Aim of the exercise ::
Your task is to transcribe the data in full.

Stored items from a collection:
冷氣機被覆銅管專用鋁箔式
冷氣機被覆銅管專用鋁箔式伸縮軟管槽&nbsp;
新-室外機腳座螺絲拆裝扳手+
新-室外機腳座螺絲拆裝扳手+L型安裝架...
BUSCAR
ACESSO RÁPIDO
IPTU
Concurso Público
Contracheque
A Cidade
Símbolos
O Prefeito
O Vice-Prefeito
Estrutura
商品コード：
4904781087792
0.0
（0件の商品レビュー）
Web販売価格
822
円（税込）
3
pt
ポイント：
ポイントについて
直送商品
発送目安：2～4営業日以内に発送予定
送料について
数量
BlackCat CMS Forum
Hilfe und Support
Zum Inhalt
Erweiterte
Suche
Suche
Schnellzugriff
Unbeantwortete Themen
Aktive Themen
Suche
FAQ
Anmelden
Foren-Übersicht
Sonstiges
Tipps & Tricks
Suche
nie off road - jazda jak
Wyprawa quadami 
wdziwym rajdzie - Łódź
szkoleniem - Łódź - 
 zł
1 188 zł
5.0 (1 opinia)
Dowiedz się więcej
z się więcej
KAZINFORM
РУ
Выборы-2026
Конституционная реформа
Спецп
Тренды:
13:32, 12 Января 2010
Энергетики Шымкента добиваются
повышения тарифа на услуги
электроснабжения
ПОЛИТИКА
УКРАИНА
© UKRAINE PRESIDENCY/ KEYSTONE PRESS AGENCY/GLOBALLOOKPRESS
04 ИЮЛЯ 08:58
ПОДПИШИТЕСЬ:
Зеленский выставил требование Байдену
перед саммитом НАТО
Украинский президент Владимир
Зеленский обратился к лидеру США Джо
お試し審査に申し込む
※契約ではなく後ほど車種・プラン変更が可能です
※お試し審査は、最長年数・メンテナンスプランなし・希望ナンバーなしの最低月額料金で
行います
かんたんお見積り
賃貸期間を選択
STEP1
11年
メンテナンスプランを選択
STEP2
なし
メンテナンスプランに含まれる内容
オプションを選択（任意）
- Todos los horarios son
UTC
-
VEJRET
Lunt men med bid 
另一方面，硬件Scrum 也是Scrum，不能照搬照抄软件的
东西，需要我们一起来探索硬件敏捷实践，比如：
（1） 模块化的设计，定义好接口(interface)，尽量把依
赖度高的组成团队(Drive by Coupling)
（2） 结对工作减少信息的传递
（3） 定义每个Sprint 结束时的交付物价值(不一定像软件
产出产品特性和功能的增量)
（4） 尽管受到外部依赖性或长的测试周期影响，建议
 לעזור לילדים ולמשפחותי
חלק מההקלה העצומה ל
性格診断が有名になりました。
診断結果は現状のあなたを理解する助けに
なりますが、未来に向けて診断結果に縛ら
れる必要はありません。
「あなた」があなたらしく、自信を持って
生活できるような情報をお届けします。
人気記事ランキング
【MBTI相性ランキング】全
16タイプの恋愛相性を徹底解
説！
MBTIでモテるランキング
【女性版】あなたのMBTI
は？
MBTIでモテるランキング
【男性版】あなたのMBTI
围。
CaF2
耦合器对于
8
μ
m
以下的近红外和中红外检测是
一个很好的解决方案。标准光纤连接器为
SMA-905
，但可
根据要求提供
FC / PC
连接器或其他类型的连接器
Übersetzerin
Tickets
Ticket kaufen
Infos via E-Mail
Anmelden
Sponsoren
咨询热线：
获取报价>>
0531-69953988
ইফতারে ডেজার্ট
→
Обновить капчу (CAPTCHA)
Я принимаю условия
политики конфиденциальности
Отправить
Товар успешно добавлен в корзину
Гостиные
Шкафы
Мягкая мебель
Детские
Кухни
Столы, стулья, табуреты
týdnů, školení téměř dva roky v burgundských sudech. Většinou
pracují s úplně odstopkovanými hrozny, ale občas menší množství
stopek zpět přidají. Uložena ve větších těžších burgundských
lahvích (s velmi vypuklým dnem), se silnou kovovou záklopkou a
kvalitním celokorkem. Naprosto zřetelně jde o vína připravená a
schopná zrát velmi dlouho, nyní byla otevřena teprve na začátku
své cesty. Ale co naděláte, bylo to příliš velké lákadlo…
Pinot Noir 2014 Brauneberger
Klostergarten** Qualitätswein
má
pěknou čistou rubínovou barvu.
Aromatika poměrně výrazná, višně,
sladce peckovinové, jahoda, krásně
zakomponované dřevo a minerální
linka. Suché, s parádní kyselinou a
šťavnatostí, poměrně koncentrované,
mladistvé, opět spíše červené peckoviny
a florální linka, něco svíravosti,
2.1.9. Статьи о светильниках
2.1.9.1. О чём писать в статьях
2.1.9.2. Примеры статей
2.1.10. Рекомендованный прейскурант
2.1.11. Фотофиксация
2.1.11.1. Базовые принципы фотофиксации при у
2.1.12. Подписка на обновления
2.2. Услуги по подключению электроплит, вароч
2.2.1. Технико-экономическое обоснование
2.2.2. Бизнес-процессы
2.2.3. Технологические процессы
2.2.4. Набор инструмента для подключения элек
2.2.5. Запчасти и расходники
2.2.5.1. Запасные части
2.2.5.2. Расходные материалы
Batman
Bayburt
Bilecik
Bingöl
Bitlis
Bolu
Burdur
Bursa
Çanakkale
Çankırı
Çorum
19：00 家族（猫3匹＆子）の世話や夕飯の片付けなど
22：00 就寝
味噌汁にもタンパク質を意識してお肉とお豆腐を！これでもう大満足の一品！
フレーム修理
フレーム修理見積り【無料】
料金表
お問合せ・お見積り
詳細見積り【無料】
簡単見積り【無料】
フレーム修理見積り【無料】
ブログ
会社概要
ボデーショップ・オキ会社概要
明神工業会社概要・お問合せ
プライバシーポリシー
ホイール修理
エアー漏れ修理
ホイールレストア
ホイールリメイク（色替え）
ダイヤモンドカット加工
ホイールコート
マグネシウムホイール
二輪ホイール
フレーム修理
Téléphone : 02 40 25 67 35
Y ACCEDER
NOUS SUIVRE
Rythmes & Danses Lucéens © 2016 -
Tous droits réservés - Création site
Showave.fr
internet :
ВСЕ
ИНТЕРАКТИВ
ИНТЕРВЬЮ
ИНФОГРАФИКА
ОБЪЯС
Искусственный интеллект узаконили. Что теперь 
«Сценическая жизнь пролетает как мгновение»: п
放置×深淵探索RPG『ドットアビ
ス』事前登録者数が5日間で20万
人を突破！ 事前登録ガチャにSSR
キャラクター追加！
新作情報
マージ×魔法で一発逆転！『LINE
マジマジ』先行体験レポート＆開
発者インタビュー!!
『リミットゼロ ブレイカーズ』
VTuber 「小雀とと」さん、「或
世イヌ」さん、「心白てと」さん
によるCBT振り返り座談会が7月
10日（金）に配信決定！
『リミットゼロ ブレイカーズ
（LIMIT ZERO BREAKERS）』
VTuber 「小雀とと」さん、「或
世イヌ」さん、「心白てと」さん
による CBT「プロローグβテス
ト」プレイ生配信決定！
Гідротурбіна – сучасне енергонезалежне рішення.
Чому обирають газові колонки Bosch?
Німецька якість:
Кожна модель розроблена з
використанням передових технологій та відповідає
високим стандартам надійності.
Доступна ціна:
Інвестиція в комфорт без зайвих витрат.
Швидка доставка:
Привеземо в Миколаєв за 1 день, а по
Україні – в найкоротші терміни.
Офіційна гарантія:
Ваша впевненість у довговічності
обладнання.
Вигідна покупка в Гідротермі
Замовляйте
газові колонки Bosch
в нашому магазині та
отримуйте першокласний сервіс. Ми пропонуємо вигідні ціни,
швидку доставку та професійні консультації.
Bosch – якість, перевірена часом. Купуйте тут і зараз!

Solution for this exercise ::
冷氣機被覆銅管專用鋁箔式
冷氣機被覆銅管專用鋁箔式伸縮軟管槽&nbsp;
新-室外機腳座螺絲拆裝扳手+
新-室外機腳座螺絲拆裝扳手+L型安裝架...
BUSCAR
ACESSO RÁPIDO
IPTU
Concurso Público
Contracheque
A Cidade
Símbolos
O Prefeito
O Vice-Prefeito
Estrutura
商品コード：
4904781087792
0.0
（0件の商品レビュー）
Web販売価格
822
円（税込）
3
pt
ポイント：
ポイントについて
直送商品
発送目安：2～4営業日以内に発送予定
送料について
数量
BlackCat CMS Forum
Hilfe und Support
Zum Inhalt
Erweiterte
Suche
Suche
Schnellzugriff
Unbeantwortete Themen
Aktive Themen
Suche
FAQ
Anmelden
Foren-Übersicht
Sonstiges
Tipps & Tricks
Suche
nie off road - jazda jak
Wyprawa quadami 
wdziwym rajdzie - Łódź
szkoleniem - Łódź - 
 zł
1 188 zł
5.0 (1 opinia)
Dowiedz się więcej
z się więcej
KAZINFORM
РУ
Выборы-2026
Конституционная реформа
Спецп
Тренды:
13:32, 12 Января 2010
Энергетики Шымкента добиваются
повышения тарифа на услуги
электроснабжения
ПОЛИТИКА
УКРАИНА
© UKRAINE PRESIDENCY/ KEYSTONE PRESS AGENCY/GLOBALLOOKPRESS
04 ИЮЛЯ 08:58
ПОДПИШИТЕСЬ:
Зеленский выставил требование Байдену
перед саммитом НАТО
Украинский президент Владимир
Зеленский обратился к лидеру США Джо
お試し審査に申し込む
※契約ではなく後ほど車種・プラン変更が可能です
※お試し審査は、最長年数・メンテナンスプランなし・希望ナンバーなしの最低月額料金で
行います
かんたんお見積り
賃貸期間を選択
STEP1
11年
メンテナンスプランを選択
STEP2
なし
メンテナンスプランに含まれる内容
オプションを選択（任意）
- Todos los horarios son
UTC
-
VEJRET
Lunt men med bid 
另一方面，硬件Scrum 也是Scrum，不能照搬照抄软件的
东西，需要我们一起来探索硬件敏捷实践，比如：
（1） 模块化的设计，定义好接口(interface)，尽量把依
赖度高的组成团队(Drive by Coupling)
（2） 结对工作减少信息的传递
（3） 定义每个Sprint 结束时的交付物价值(不一定像软件
产出产品特性和功能的增量)
（4） 尽管受到外部依赖性或长的测试周期影响，建议
 לעזור לילדים ולמשפחותי
חלק מההקלה העצומה ל
性格診断が有名になりました。
診断結果は現状のあなたを理解する助けに
なりますが、未来に向けて診断結果に縛ら
れる必要はありません。
「あなた」があなたらしく、自信を持って
生活できるような情報をお届けします。
人気記事ランキング
【MBTI相性ランキング】全
16タイプの恋愛相性を徹底解
説！
MBTIでモテるランキング
【女性版】あなたのMBTI
は？
MBTIでモテるランキング
【男性版】あなたのMBTI
围。
CaF2
耦合器对于
8
μ
m
以下的近红外和中红外检测是
一个很好的解决方案。标准光纤连接器为
SMA-905
，但可
根据要求提供
FC / PC
连接器或其他类型的连接器
Übersetzerin
Tickets
Ticket kaufen
Infos via E-Mail
Anmelden
Sponsoren
咨询热线：
获取报价>>
0531-69953988
ইফতারে ডেজার্ট
→
Обновить капчу (CAPTCHA)
Я принимаю условия
политики конфиденциальности
Отправить
Товар успешно добавлен в корзину
Гостиные
Шкафы
Мягкая мебель
Детские
Кухни
Столы, стулья, табуреты
týdnů, školení téměř dva roky v burgundských sudech. Většinou
pracují s úplně odstopkovanými hrozny, ale občas menší množství
stopek zpět přidají. Uložena ve větších těžších burgundských
lahvích (s velmi vypuklým dnem), se silnou kovovou záklopkou a
kvalitním celokorkem. Naprosto zřetelně jde o vína připravená a
schopná zrát velmi dlouho, nyní byla otevřena teprve na začátku
své cesty. Ale co naděláte, bylo to příliš velké lákadlo…
Pinot Noir 2014 Brauneberger
Klostergarten** Qualitätswein
má
pěknou čistou rubínovou barvu.
Aromatika poměrně výrazná, višně,
sladce peckovinové, jahoda, krásně
zakomponované dřevo a minerální
linka. Suché, s parádní kyselinou a
šťavnatostí, poměrně koncentrované,
mladistvé, opět spíše červené peckoviny
a florální linka, něco svíravosti,
2.1.9. Статьи о светильниках
2.1.9.1. О чём писать в статьях
2.1.9.2. Примеры статей
2.1.10. Рекомендованный прейскурант
2.1.11. Фотофиксация
2.1.11.1. Базовые принципы фотофиксации при у
2.1.12. Подписка на обновления
2.2. Услуги по подключению электроплит, вароч
2.2.1. Технико-экономическое обоснование
2.2.2. Бизнес-процессы
2.2.3. Технологические процессы
2.2.4. Набор инструмента для подключения элек
2.2.5. Запчасти и расходники
2.2.5.1. Запасные части
2.2.5.2. Расходные материалы
Batman
Bayburt
Bilecik
Bingöl
Bitlis
Bolu
Burdur
Bursa
Çanakkale
Çankırı
Çorum
19：00 家族（猫3匹＆子）の世話や夕飯の片付けなど
22：00 就寝
味噌汁にもタンパク質を意識してお肉とお豆腐を！これでもう大満足の一品！
フレーム修理
フレーム修理見積り【無料】
料金表
お問合せ・お見積り
詳細見積り【無料】
簡単見積り【無料】
フレーム修理見積り【無料】
ブログ
会社概要
ボデーショップ・オキ会社概要
明神工業会社概要・お問合せ
プライバシーポリシー
ホイール修理
エアー漏れ修理
ホイールレストア
ホイールリメイク（色替え）
ダイヤモンドカット加工
ホイールコート
マグネシウムホイール
二輪ホイール
フレーム修理
Téléphone : 02 40 25 67 35
Y ACCEDER
NOUS SUIVRE
Rythmes & Danses Lucéens © 2016 -
Tous droits réservés - Création site
Showave.fr
internet :
ВСЕ
ИНТЕРАКТИВ
ИНТЕРВЬЮ
ИНФОГРАФИКА
ОБЪЯС
Искусственный интеллект узаконили. Что теперь 
«Сценическая жизнь пролетает как мгновение»: п
放置×深淵探索RPG『ドットアビ
ス』事前登録者数が5日間で20万
人を突破！ 事前登録ガチャにSSR
キャラクター追加！
新作情報
マージ×魔法で一発逆転！『LINE
マジマジ』先行体験レポート＆開
発者インタビュー!!
『リミットゼロ ブレイカーズ』
VTuber 「小雀とと」さん、「或
世イヌ」さん、「心白てと」さん
によるCBT振り返り座談会が7月
10日（金）に配信決定！
『リミットゼロ ブレイカーズ
（LIMIT ZERO BREAKERS）』
VTuber 「小雀とと」さん、「或
世イヌ」さん、「心白てと」さん
による CBT「プロローグβテス
ト」プレイ生配信決定！
Гідротурбіна – сучасне енергонезалежне рішення.
Чому обирають газові колонки Bosch?
Німецька якість:
Кожна модель розроблена з
використанням передових технологій та відповідає
високим стандартам надійності.
Доступна ціна:
Інвестиція в комфорт без зайвих витрат.
Швидка доставка:
Привеземо в Миколаєв за 1 день, а по
Україні – в найкоротші терміни.
Офіційна гарантія:
Ваша впевненість у довговічності
обладнання.
Вигідна покупка в Гідротермі
Замовляйте
газові колонки Bosch
в нашому магазині та
отримуйте першокласний сервіс. Ми пропонуємо вигідні ціни,
швидку доставку та професійні консультації.
Bosch – якість, перевірена часом. Купуйте тут і зараз!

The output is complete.